How to complete this task: Copy all the lines of the data that include the word "درباره".
Start of Exercise materials
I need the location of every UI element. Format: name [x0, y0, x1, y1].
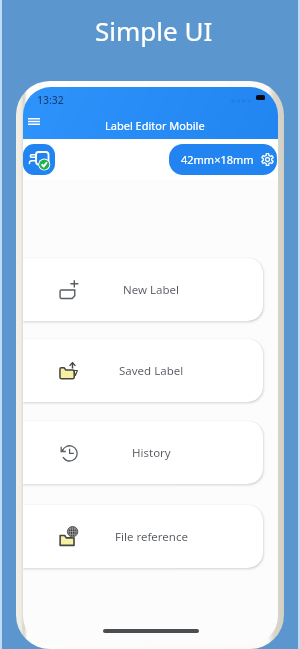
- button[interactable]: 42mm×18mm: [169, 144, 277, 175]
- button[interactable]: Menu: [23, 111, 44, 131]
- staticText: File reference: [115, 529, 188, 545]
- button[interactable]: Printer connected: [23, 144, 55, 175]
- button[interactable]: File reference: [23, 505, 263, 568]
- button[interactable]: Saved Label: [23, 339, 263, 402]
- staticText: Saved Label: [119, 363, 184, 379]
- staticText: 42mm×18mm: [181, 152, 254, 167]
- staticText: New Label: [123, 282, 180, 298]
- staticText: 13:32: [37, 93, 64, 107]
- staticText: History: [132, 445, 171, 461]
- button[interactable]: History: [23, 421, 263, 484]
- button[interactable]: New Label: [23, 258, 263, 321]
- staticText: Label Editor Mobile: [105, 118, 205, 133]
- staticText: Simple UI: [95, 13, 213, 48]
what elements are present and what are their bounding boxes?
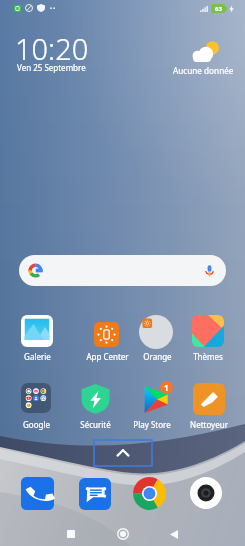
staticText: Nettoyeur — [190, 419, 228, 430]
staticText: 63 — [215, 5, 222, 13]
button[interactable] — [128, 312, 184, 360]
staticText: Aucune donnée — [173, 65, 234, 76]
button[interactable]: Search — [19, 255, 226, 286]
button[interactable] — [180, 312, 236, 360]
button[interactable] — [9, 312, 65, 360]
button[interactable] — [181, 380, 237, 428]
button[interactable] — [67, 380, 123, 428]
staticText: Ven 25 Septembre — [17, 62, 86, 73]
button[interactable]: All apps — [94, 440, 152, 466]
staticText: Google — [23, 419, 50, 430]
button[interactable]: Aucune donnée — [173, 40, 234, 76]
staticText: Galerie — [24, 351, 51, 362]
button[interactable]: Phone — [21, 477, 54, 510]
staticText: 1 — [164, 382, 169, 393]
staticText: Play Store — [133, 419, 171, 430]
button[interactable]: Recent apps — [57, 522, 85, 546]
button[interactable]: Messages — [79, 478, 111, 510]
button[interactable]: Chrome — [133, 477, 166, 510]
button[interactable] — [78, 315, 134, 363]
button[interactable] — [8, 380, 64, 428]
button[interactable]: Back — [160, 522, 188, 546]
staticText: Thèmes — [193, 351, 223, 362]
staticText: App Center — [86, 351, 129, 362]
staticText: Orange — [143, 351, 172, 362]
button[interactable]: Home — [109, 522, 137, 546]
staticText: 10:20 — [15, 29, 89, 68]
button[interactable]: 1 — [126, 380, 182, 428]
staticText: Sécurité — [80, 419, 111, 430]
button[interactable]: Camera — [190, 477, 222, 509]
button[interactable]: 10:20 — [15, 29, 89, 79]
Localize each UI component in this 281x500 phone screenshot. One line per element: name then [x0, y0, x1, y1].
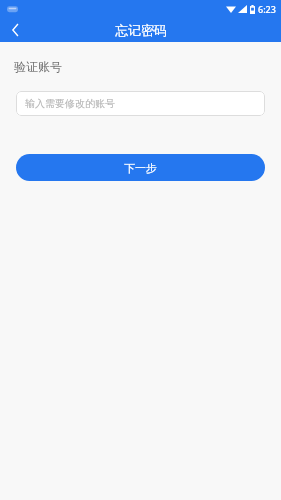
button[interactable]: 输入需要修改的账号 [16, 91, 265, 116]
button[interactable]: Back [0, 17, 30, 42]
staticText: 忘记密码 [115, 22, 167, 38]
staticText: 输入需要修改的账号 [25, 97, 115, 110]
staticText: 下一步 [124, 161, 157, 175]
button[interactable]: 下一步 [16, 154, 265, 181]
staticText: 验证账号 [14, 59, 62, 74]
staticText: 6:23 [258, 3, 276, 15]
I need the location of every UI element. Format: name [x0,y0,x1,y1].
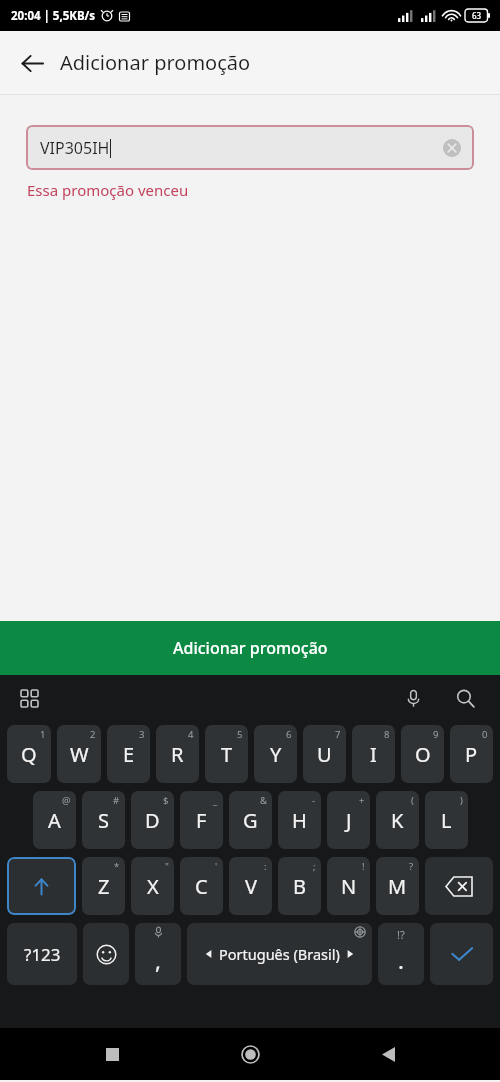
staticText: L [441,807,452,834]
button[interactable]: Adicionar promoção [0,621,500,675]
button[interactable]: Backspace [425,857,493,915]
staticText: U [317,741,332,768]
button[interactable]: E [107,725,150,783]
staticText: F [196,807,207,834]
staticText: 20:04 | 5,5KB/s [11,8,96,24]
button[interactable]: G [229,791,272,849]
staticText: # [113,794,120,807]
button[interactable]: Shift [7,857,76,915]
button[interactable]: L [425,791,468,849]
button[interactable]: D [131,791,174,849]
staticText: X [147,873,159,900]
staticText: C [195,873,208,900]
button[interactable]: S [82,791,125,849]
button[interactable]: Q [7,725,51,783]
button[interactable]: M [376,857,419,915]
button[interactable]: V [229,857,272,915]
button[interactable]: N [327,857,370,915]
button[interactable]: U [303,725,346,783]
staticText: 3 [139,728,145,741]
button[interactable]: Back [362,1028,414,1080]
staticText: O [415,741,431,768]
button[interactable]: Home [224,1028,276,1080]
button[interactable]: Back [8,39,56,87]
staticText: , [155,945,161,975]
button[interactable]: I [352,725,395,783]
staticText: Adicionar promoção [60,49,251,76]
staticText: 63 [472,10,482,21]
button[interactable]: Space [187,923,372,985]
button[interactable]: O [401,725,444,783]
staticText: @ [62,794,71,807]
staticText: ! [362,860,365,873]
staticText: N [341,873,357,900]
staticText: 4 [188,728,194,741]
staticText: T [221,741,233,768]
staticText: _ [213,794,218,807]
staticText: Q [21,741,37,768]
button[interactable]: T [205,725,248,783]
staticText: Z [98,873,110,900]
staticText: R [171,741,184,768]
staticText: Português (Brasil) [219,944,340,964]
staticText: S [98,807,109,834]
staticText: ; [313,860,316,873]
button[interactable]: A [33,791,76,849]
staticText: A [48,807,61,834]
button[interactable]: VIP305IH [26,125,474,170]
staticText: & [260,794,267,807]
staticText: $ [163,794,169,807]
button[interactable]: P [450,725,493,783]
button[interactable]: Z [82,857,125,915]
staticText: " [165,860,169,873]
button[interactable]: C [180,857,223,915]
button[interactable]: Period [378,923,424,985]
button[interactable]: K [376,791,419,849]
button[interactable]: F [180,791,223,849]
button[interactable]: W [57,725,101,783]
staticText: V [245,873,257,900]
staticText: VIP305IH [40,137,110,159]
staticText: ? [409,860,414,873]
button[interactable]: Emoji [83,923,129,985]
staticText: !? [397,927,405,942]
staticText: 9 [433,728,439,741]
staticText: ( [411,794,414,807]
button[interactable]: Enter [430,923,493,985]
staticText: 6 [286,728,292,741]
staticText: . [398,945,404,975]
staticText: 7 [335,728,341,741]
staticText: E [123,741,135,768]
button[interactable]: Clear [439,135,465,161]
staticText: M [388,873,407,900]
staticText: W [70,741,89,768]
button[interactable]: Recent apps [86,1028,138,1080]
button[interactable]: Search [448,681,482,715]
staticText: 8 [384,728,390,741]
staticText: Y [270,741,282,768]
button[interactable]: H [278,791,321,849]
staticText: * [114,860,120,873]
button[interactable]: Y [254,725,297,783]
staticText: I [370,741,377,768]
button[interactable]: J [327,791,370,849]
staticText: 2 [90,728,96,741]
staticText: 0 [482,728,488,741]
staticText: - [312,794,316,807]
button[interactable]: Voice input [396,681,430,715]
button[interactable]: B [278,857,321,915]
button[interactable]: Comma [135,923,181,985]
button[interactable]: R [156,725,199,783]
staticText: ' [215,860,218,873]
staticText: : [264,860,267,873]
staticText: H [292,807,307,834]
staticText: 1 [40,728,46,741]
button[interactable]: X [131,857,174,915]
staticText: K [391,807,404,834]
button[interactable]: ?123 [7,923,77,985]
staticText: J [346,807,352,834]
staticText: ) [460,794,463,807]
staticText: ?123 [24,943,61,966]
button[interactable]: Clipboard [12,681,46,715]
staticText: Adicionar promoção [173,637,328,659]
End of Exercise materials
Start of Exercise materials
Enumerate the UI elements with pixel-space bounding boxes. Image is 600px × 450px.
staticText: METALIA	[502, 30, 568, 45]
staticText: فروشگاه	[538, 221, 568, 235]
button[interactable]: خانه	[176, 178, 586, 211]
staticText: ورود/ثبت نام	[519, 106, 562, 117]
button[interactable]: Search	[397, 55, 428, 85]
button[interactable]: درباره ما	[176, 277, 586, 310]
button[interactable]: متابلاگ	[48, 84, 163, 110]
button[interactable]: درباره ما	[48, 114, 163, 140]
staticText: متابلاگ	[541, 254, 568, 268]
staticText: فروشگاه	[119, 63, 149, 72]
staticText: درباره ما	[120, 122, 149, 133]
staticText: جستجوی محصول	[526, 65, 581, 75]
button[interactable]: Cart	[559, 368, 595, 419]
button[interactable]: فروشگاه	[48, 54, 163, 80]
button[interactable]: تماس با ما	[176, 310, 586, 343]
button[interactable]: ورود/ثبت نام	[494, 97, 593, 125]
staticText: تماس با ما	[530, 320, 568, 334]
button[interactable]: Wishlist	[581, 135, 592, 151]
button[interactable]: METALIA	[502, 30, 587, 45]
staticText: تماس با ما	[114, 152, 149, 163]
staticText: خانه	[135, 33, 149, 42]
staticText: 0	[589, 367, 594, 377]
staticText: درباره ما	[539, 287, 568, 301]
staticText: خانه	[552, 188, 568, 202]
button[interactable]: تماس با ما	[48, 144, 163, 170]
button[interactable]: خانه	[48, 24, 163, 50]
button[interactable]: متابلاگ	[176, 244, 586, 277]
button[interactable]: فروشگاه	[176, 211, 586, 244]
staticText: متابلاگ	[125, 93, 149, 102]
End of Exercise materials
Solution to this problem:
button[interactable]: درباره ما	[176, 277, 586, 310]
button[interactable]: درباره ما	[48, 114, 163, 140]
staticText: درباره ما	[120, 122, 149, 133]
staticText: درباره ما	[539, 287, 568, 301]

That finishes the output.